In recent weeks, imports to the United States have become an extremely complicated process, with the tax rate calculated according to the following categories:
- Products from countries that are not members of the World Trade Organization – the tariff to apply will vary from product to product and country to country. A basic 10% surcharge was added to all previous tariff rates on April 5, 2025. Furthermore, the United States announced that, within 90 days of April 10, the US will impose special reciprocal tariffs on particular countries with a large trade deficit with the United States. These tariffs will be added to the existing tariffs.
- Products from WTO member countries – these countries are subject to the “most preferential country” rule. According to this rule, the United States imposes tariffs on each product separately, but the tariff rate on each product must be the same among all WTO member countries. On April 5, 2025, a 10% surcharge was added to this tariff for all countries. If a country does not reach an agreement with the United States within 90 days, additional special tariffs will be added. The tariff imposed on China is currently at a rate of 145%.
- Products from countries that signed a free trade agreement with the United States (such as Mexico, Canada, Israel and Chile). Almost all products imported to the US from these countries were exempt from customs duties. As of April 5, a 10% tariff was imposed on all imported products, excluding products from Mexico and Canada. Countries that do not reach an agreement with the United States within 90 days will be subject to additional special tariffs.
Rules of origin are used to determine if products are eligible for exemptions from customs duties or reduced duties under the FTA rules even if they contain non-FTA components.
The rules determining country of origin can be very simple if a product is manufactured and assembled primarily in one country. However, when a finished product includes components that originate in many countries, determining origin can be more complex. Rules of origin can be very detailed and specific, and vary from agreement to agreement and from product to product.
The general rule accepted by the US customs authorities is the “substantial transformation” rule. According to this rule, a product that contains components from more than one country is classified as a product of that country where the product underwent a fundamental transformation into a new and different product with a different name, form, appearance, nature or mode of use that is distinct from the component or material from which it was transformed.
This rule is examined on a case-by-case basis, and the US customs authorities are afforded broad discretion. Nevertheless, assembling a product using various pre-prepared components – and certainly mere repackaging – do not fulfill the criteria to be deemed a “substantial transformation.”
In other words, according to the Rules of Origin, raw materials or various machine components may be imported from China, but in order for the product to be classified as an Israeli product, a substantial part of the manufacturing processes must be carried out in Israel.
Israel and the United States have a free trade agreement that specifies that products manufactured in Israel and exported to the United States will not be subject to customs duties. The special reciprocal tariffs (currently at 17%) will apply in any case, but products imported from Israel will not be subject to any additional tariffs. However, in order for a product to be classified as an Israeli product for the purposes of the free trade agreement, the US imposed an additional “substantial transformation” condition on Israel: manufacturing costs in Israel, including all costs that can be directly attributed to the product, must exceed 35% of the product value.
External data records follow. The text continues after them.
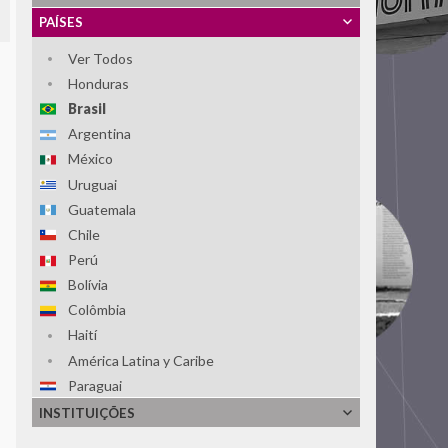
PAÍSES
Ver Todos
Honduras
Brasil
Argentina
México
Uruguai
Guatemala
Chile
Perú
Bolívia
Colômbia
Haití
América Latina y Caribe
Paraguai
El Salvador
INSTITUIÇÕES
República Dominicana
In other words, one can assume that up to 65% of the manufacturing and raw materials costs (not including profits) will be for components and raw materials originating in another country, and nevertheless, the product will be classified an Israeli product for the purposes of the agreement.
At the moment, it seems that the United States will continue adhering to these rules also in relation to President Trump’s new tariff policy.
As stated above, the Rules of Origin are quite complex. We recommend the obtaining of legal counsel in order to assess their applicability to each individual product.